De retour à Ghattas Khoury, celui-ci a espéré que Washington les appuie dans les prochaines 24 heures, en imposant un blocus aérien sur la Syrie et en augmentant les sanctions, et/ou en multipliant ses menaces contre l’Iran.
Nader Hariri a, lui, rappelé que cette aide est nécessaire « dans quelques heures et non pas dans les prochains jours, sinon, le gouvernement de Siniora tombera. Le Premier ministre doit sentir qu’il est sécurisé et qu’il est soutenu », selon lui.
Saad a demandé à Michel Sisson de transmettre à Washington un message, selon lequel : « Vous savez ce que vous devez faire, je ne sais pas ce que vous attendez.

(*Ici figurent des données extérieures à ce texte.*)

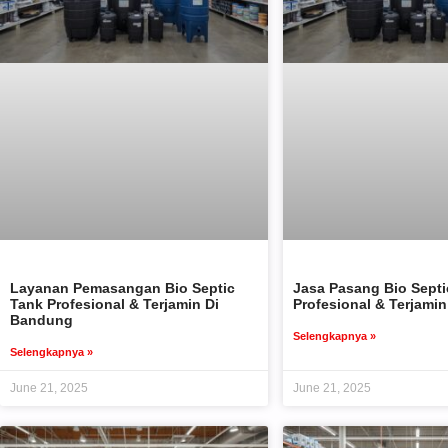
Layanan Pemasangan Bio Septic
Jasa Pasang Bio Septi
Tank Profesional & Terjamin Di
Profesional & Terjami
Bandung
Selengkapnya »
Selengkapnya »
June 21, 2025
June 21, 2025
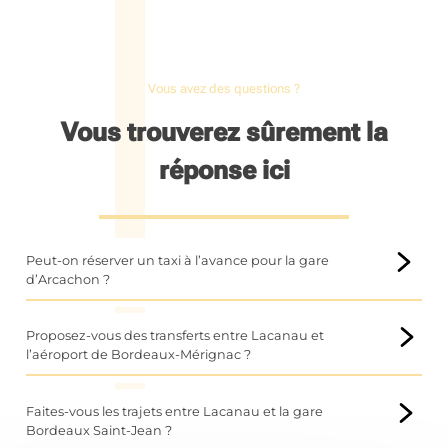
Vous avez des questions ?
Vous trouverez sûrement la
réponse ici
Peut-on réserver un taxi à l’avance pour la gare
d’Arcachon ?
Oui, il est tout à fait possible de réserver votre taxi à l’avance
pour la gare d’Arcachon. Cette solution est idéale pour
Proposez-vous des transferts entre Lacanau et
éviter toute attente, notamment en période touristique ou
l’aéroport de Bordeaux-Mérignac ?
lors des départs matinaux.
Oui, nous assurons des
transferts taxi entre Lacanau et
En anticipant votre réservation, vous bénéficiez d’un service
l’aéroport de Bordeaux-Mérignac
toute l’année. Ce
Faites-vous les trajets entre Lacanau et la gare
fiable et ponctuel, avec un chauffeur qui s’adapte à votre
service est particulièrement apprécié pour sa simplicité et
Bordeaux Saint-Jean ?
horaire de train. Que ce soit pour un départ ou une arrivée,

Dites à Washington, et non pas à moi, d’être forte ».
« L’Iran renforce son contrôle et la communauté internationale se contente de regarder », s’est plaint Saad. « Dans quelques mois, les problèmes se multiplieront », a-t-il prévu. Ghattas Khoury a par ailleurs dit : « Nous sommes maintenant en guerre civile, et nous devons la finir ».
Dans le cadre de cette rencontre, Saad s’est dit surpris que la délégation arabe n’arrivera que mercredi, le 12 Mai. Il a exprimé son inquiétude quant à une possible dégénération de la situation sur le terrain dans les deux prochains jours ». « Pourquoi ce retard ? Nous avons besoin d’eux maintenant », a insisté Saad.
Quant à la rumeur sur la planification de la Ligue arabe de tenir un round de pourparlers à Doha, Saad a tranché qu’il restera à Beyrouth, parce que, selon lui, son départ pourra compliquer le conflit, et de longues discussions pourront avoir lieu après l’élection du chef de l’Etat.
Au cours de cette rencontre, l’adversaire politique druze de Joumblatt, Talal Erslane, a mis en garde ce dernier, à travers des déclarations télévisées via la chaine AlArabiya qu’il « devrait remettre ses armes ou bien … ».
Saad a prétendu que ce dernier avertissement est derrière le retard de l’arrivée de la délégation arabe, affirmant qu’ « il est prévu que Damas ait informé cette délégation de reporter son arrivée », selon la version de Sisson.